Rees Jones described Joan's tale as "extraordinary—like a Monty Python sketch", noting, however, that we do not know what came of her or her case with Melton. This was not, Jones said, unusual: "There are several cases of 'runaway' monks and nuns from various religious houses in the registers. But we don't always get as much detail as this, and we don't always have the full story. Women often entered convents in adolescence, and such changes of heart about their vocation were not uncommon". Modern commentators have described Joan of Leeds as "rebellious" and "racy".
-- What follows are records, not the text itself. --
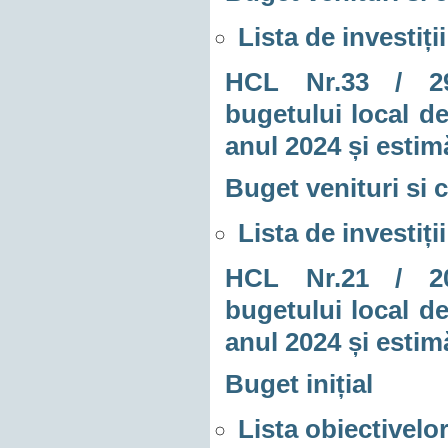
Lista de investiți
HCL Nr.33 / 29.0
bugetului local de
anul 2024 și estim
Buget venituri si c
Lista de investiți
HCL Nr.21 / 20.0
bugetului local de
anul 2024 și estim
Buget inițial
Lista obiectivelor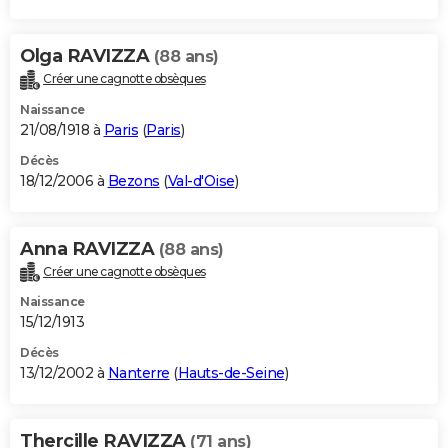
Olga RAVIZZA
(88 ans)
Créer une cagnotte obsèques
Naissance
21/08/1918 à
Paris
(
Paris
)
Décès
18/12/2006 à
Bezons
(
Val-d'Oise
)
Anna RAVIZZA
(88 ans)
Créer une cagnotte obsèques
Naissance
15/12/1913
Décès
13/12/2002 à
Nanterre
(
Hauts-de-Seine
)
Thercille RAVIZZA
(71 ans)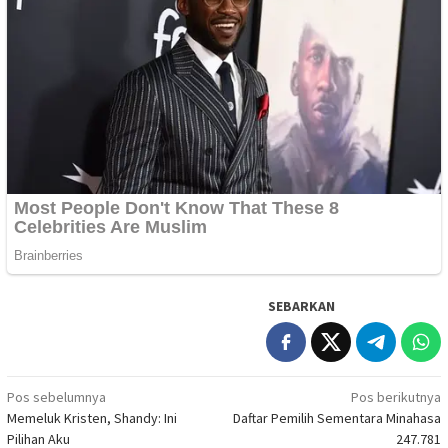
SEBARKAN
Navigasi
Pos sebelumnya
Pos berikutnya
Memeluk Kristen, Shandy: Ini
Daftar Pemilih Sementara Minahasa
pos
Pilihan Aku
247.781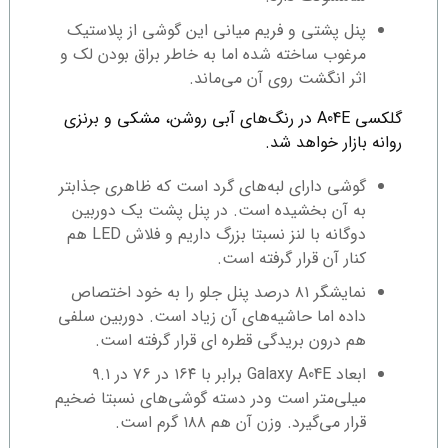
پنل پشتی و فریم میانی این گوشی از پلاستیک
مرغوب ساخته شده اما به خاطر براق بودن لک و
اثر انگشت روی آن می‌ماند.
گلکسی A04E در رنگ‌های آبی روشن، مشکی و برنزی
روانه بازار خواهد شد.
گوشی دارای لبه‌های گرد است که ظاهری جذابتر
به آن بخشیده است. در پنل پشت یک دوربین
دوگانه با لنز نسبتا بزرگ داریم و فلاش LED هم
کنار آن قرار گرفته است.
نمایشگر ۸۱ درصد پنل جلو را به خود اختصاص
داده اما حاشیه‌های آن زیاد است. دوربین سلفی
هم درون بریدگی قطره ای قرار گرفته است.
ابعاد Galaxy A04E برابر با ۱۶۴ در ۷۶ در ۹.۱
میلی‌متر است ودر دسته گوشی‌های نسبتا ضخیم
قرار می‌گیرد. وزن آن هم ۱۸۸ گرم است.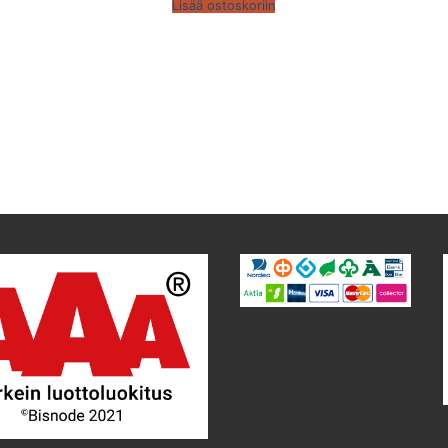
Lisää ostoskoriin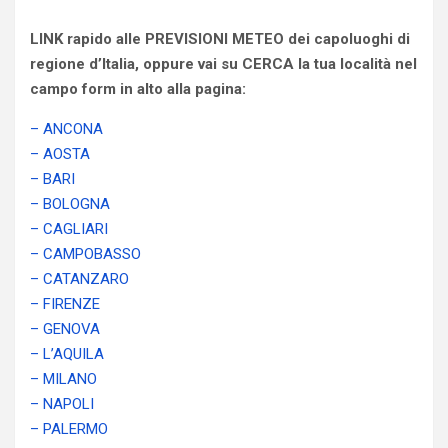
LINK rapido alle PREVISIONI METEO dei capoluoghi di
regione d’Italia, oppure vai su CERCA la tua località nel
campo form in alto alla pagina:
– ANCONA
– AOSTA
– BARI
– BOLOGNA
– CAGLIARI
– CAMPOBASSO
– CATANZARO
– FIRENZE
– GENOVA
– L’AQUILA
– MILANO
– NAPOLI
– PALERMO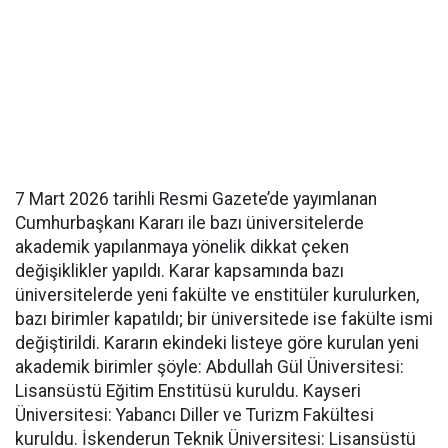
7 Mart 2026 tarihli Resmi Gazete’de yayımlanan
Cumhurbaşkanı Kararı ile bazı üniversitelerde
akademik yapılanmaya yönelik dikkat çeken
değişiklikler yapıldı. Karar kapsamında bazı
üniversitelerde yeni fakülte ve enstitüler kurulurken,
bazı birimler kapatıldı; bir üniversitede ise fakülte ismi
değiştirildi. Kararın ekindeki listeye göre kurulan yeni
akademik birimler şöyle: Abdullah Gül Üniversitesi:
Lisansüstü Eğitim Enstitüsü kuruldu. Kayseri
Üniversitesi: Yabancı Diller ve Turizm Fakültesi
kuruldu. İskenderun Teknik Üniversitesi: Lisansüstü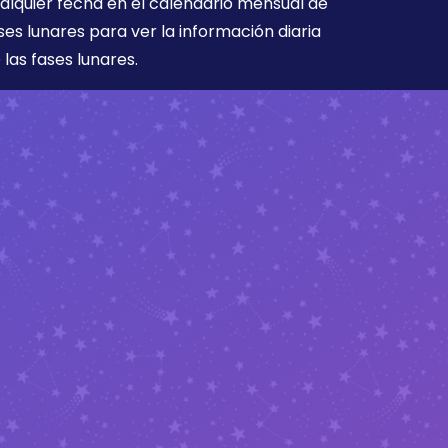
alquier fecha en el calendario mensual de
ses lunares para ver la información diaria
 las fases lunares.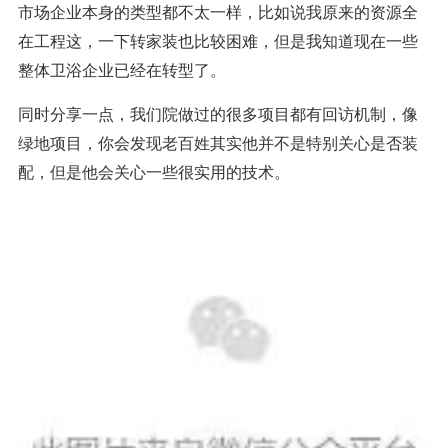
市场企业本身的类型都不太一样，比如说我原来的资源全
在工程这，一下转家装也比较困难，但是我知道现在一些
整体卫浴企业已经在转型了。
同时分享一点，我们院做过的很多项目都有回访机制，像
绿地项目，你会发现老百姓其实他并不是特别关心是否装
配，但是他会关心一些很实用的技术。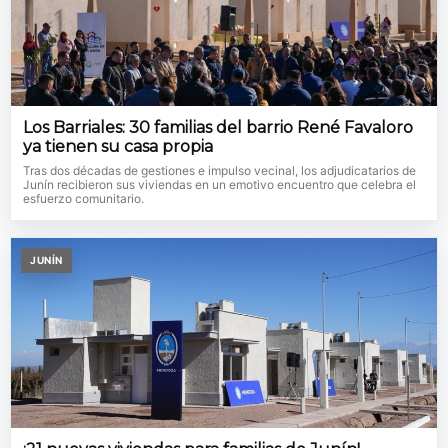
Los Barriales: 30 familias del barrio René Favaloro
ya tienen su casa propia
Tras dos décadas de gestiones e impulso vecinal, los adjudicatarios de
Junín recibieron sus viviendas en un emotivo encuentro que celebra el
esfuerzo comunitario.
JUNÍN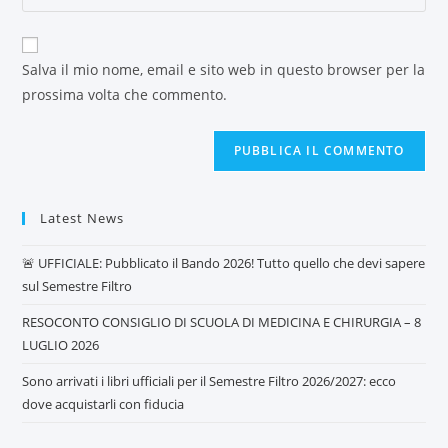
Salva il mio nome, email e sito web in questo browser per la
prossima volta che commento.
Latest News
🚨 UFFICIALE: Pubblicato il Bando 2026! Tutto quello che devi sapere
sul Semestre Filtro
RESOCONTO CONSIGLIO DI SCUOLA DI MEDICINA E CHIRURGIA – 8
LUGLIO 2026
Sono arrivati i libri ufficiali per il Semestre Filtro 2026/2027: ecco
dove acquistarli con fiducia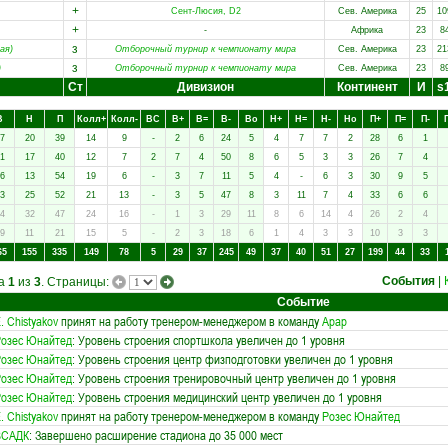
+
Сент-Люсия, D2
Сев. Америка
25
10
+
-
Африка
23
8
з
ая)
Отборочный турнир к чемпионату мира
Сев. Америка
23
21
з
)
Отборочный турнир к чемпионату мира
Сев. Америка
23
8
Ст
Дивизион
Континент
И
s
В
Н
П
Колл+
Колл-
ВC
В+
В=
В-
Вo
Н+
Н=
Н-
Нo
П+
П=
П-
7
20
39
14
9
-
2
6
24
5
4
7
7
2
28
6
1
1
17
40
12
7
2
7
4
50
8
6
5
3
3
26
7
4
6
13
54
19
6
-
3
7
11
5
4
-
6
3
30
9
5
3
25
52
21
13
-
3
5
47
8
3
11
7
4
33
6
6
4
32
47
24
16
-
1
3
29
11
8
6
14
4
26
2
4
9
11
21
15
5
-
2
3
18
6
1
4
3
3
10
3
3
65
155
335
149
78
5
29
37
245
49
37
40
51
27
199
44
33
События
|
ца
1
из
3
. Страницы:
Событие
. Chistyakov
принят на работу тренером-менеджером в команду
Арар
озес Юнайтед
: Уровень строения спортшкола увеличен до 1 уровня
озес Юнайтед
: Уровень строения центр физподготовки увеличен до 1 уровня
озес Юнайтед
: Уровень строения тренировочный центр увеличен до 1 уровня
озес Юнайтед
: Уровень строения медицинский центр увеличен до 1 уровня
. Chistyakov
принят на работу тренером-менеджером в команду
Розес Юнайтед
ВСАДК
: Завершено расширение стадиона до 35 000 мест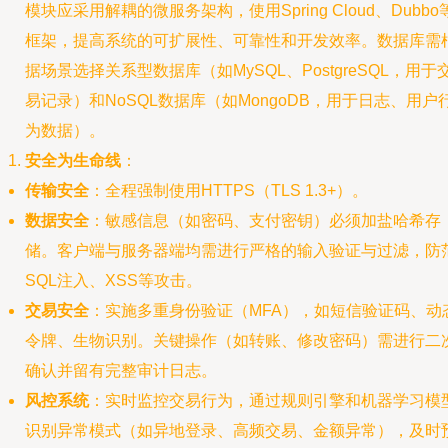
模块应采用解耦的微服务架构，使用Spring Cloud、Dubbo
框架，提高系统的可扩展性、可靠性和开发效率。数据库需
据场景选择关系型数据库（如MySQL、PostgreSQL，用于
易记录）和NoSQL数据库（如MongoDB，用于日志、用户
为数据）。
安全为生命线
：
传输安全
：全程强制使用HTTPS（TLS 1.3+）。
数据安全
：敏感信息（如密码、支付密钥）必须加盐哈希存
储。客户端与服务器端均需进行严格的输入验证与过滤，防
SQL注入、XSS等攻击。
交易安全
：实施多重身份验证（MFA），如短信验证码、动
令牌、生物识别。关键操作（如转账、修改密码）需进行二
确认并留有完整审计日志。
风控系统
：实时监控交易行为，通过规则引擎和机器学习模
识别异常模式（如异地登录、高频交易、金额异常），及时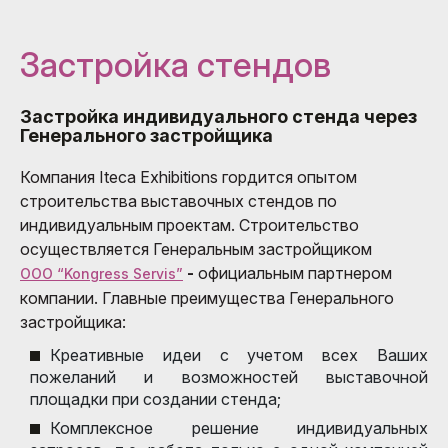
Застройка стендов
Застройка индивидуального стенда через
Генерального застройщика
Компания Iteca Exhibitions гордится опытом
строительства выставочных стендов по
индивидуальным проектам. Строительство
осуществляется Генеральным застройщиком
-
официальным партнером
ООО “Kongress Servis”
компании. Главные преимущества Генерального
застройщика:
Креативные идеи с учетом всех Ваших
пожеланий и возможностей выставочной
площадки при создании стенда;
Комплексное решение индивидуальных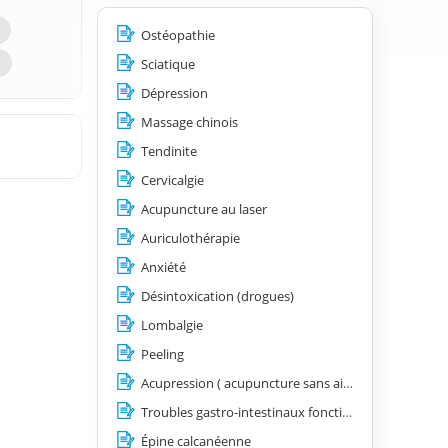
Ostéopathie
e
Sciatique
Dépression
Massage chinois
Tendinite
Cervicalgie
Acupuncture au laser
Auriculothérapie
Anxiété
Désintoxication (drogues)
Lombalgie
Peeling
Acupression ( acupuncture sans aiguilles)
Troubles gastro-intestinaux fonctionnels (nausées et vomissements, spasmes œsophagiens, hyperacidité, côlon irritable)
Épine calcanéenne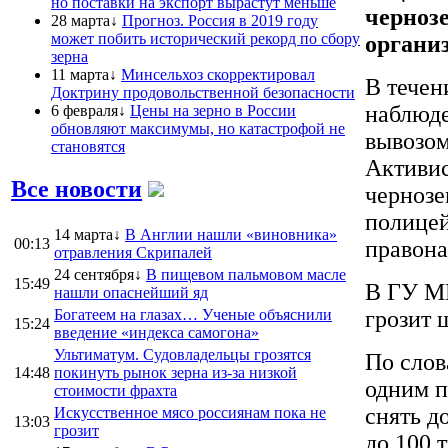
но поставки на экспорт вырастут меньше
черноз
28 марта↓
Прогноз. Россия в 2019 году
может побить исторический рекорд по сбору
органи
зерна
11 марта↓
Минсельхоз скорректировал
В течен
Доктрину продовольственной безопасности
наблюде
6 февраля↓
Цены на зерно в России
обновляют максимумы, но катастрофой не
вывозом
становятся
Активис
Все новости
чернозе
полицей
14 марта↓
В Англии нашли «виновника»
00:13
правон
отравления Скрипалей
24 сентября↓
В пищевом пальмовом масле
15:49
В ГУ МВ
нашли опаснейший яд
Богатеем на глазах… Ученые объяснили
грозит 
15:24
введение «индекса самогона»
Ультиматум. Судовладельцы грозятся
По слов
14:48
покинуть рынок зерна из-за низкой
одним п
стоимости фрахта
снять д
Искусственное мясо россиянам пока не
13:03
грозит
до 100 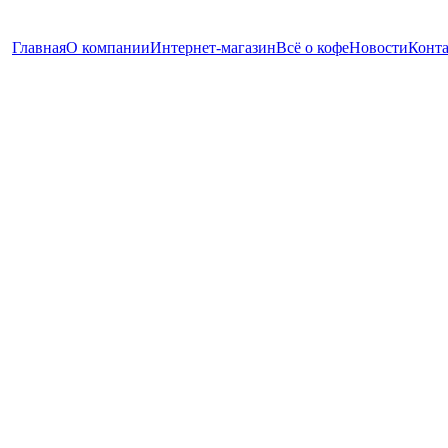
Главная
О компании
Интернет-магазин
Всё о кофе
Новости
Конт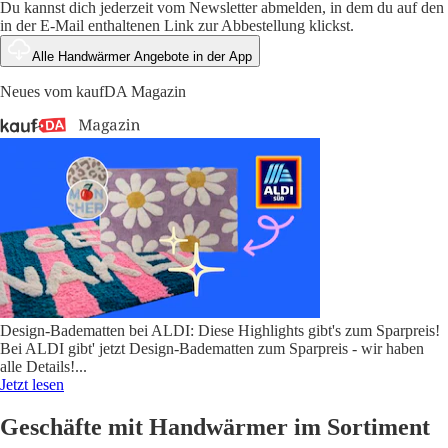
Du kannst dich jederzeit vom Newsletter abmelden, in dem du auf den
in der E-Mail enthaltenen Link zur Abbestellung klickst.
Alle Handwärmer Angebote in der App
Neues vom kaufDA Magazin
Design-Badematten bei ALDI: Diese Highlights gibt's zum Sparpreis!
Bei ALDI gibt' jetzt Design-Badematten zum Sparpreis - wir haben
alle Details!
...
Jetzt lesen
Geschäfte mit Handwärmer im Sortiment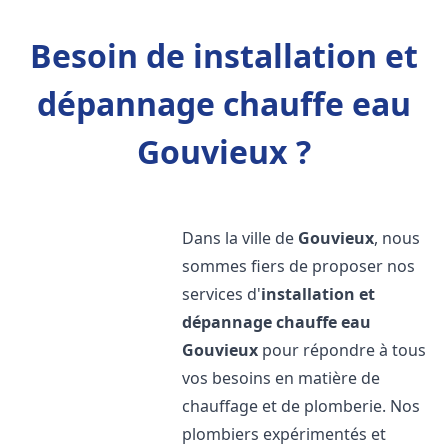
Besoin de installation et
dépannage chauffe eau
Gouvieux ?
Dans la ville de
Gouvieux
, nous
sommes fiers de proposer nos
services d'
installation et
dépannage chauffe eau
Gouvieux
pour répondre à tous
vos besoins en matière de
chauffage et de plomberie. Nos
plombiers expérimentés et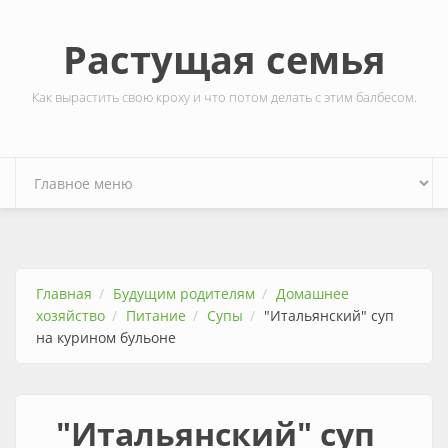
Перейти к основному содержанию
Растущая семья
Как вырастить свою кроху и что потом делать с этим балбесом.
Главная
Будущим родителям
Домашнее
хозяйство
Питание
Супы
"Итальянский" суп
на курином бульоне
"Итальянский" суп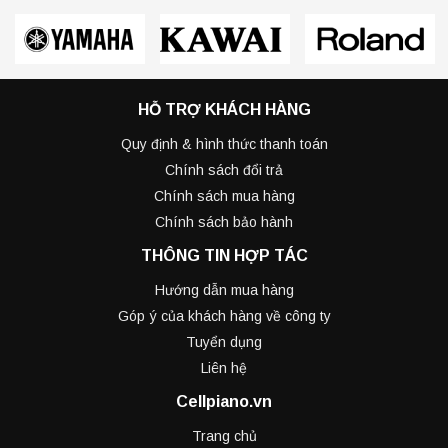
HỖ TRỢ KHÁCH HÀNG
Quy định & hình thức thanh toán
Chính sách đổi trả
Chính sách mua hàng
Chính sách bảo hành
THÔNG TIN HỢP TÁC
Hướng dẫn mua hàng
Góp ý của khách hàng về công ty
Tuyển dụng
Liên hệ
Cellpiano.vn
Trang chủ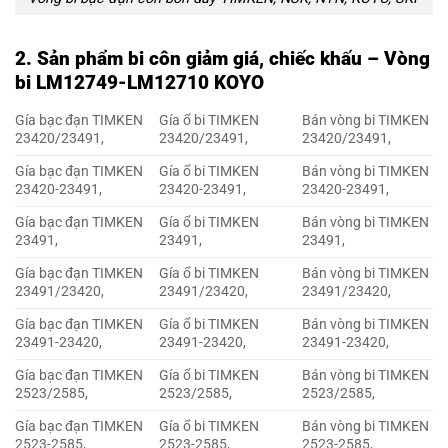
2. Sản phẩm bi côn giảm giá, chiếc khấu – Vòng
bi LM12749-LM12710 KOYO
Gía bạc đạn TIMKEN
Gía ổ bi TIMKEN
Bán vòng bi TIMKEN
23420/23491,
23420/23491,
23420/23491,
Gía bạc đạn TIMKEN
Gía ổ bi TIMKEN
Bán vòng bi TIMKEN
23420-23491,
23420-23491,
23420-23491,
Gía bạc đạn TIMKEN
Gía ổ bi TIMKEN
Bán vòng bi TIMKEN
23491,
23491,
23491,
Gía bạc đạn TIMKEN
Gía ổ bi TIMKEN
Bán vòng bi TIMKEN
23491/23420,
23491/23420,
23491/23420,
Gía bạc đạn TIMKEN
Gía ổ bi TIMKEN
Bán vòng bi TIMKEN
23491-23420,
23491-23420,
23491-23420,
Gía bạc đạn TIMKEN
Gía ổ bi TIMKEN
Bán vòng bi TIMKEN
2523/2585,
2523/2585,
2523/2585,
Gía bạc đạn TIMKEN
Gía ổ bi TIMKEN
Bán vòng bi TIMKEN
2523-2585,
2523-2585,
2523-2585,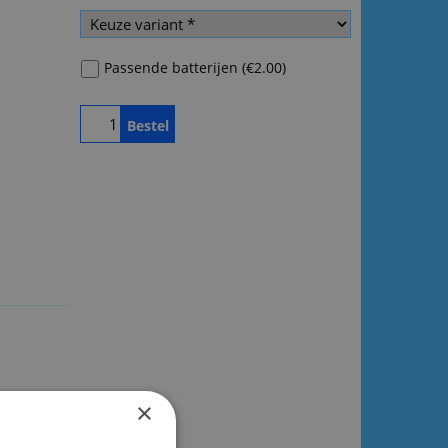
Passende batterijen
(
€2.00
)
Bestel
×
===Fictional portrayals===
In July 2019 The Stage announced that the story of Joan of Leeds would be performed at the New Diorama Theatre, London, in December that year, describing it as an "alternative Christmas show". The theatre advertised the production as "alt-festive Christmas show Joan of Leeds—a thoroughly immoral medieval mystery play with live music, based on the farcical true story of a nun on the run". The historical novelist Candace Robb centered her 1995 book A Nun's Tale around the story of Joan of Leeds, although she moved the chronology to a period later in the 14th century.

Joan of Leeds was set as the subject of episode 79 of The Amelia Project, season 5, released in September 2024.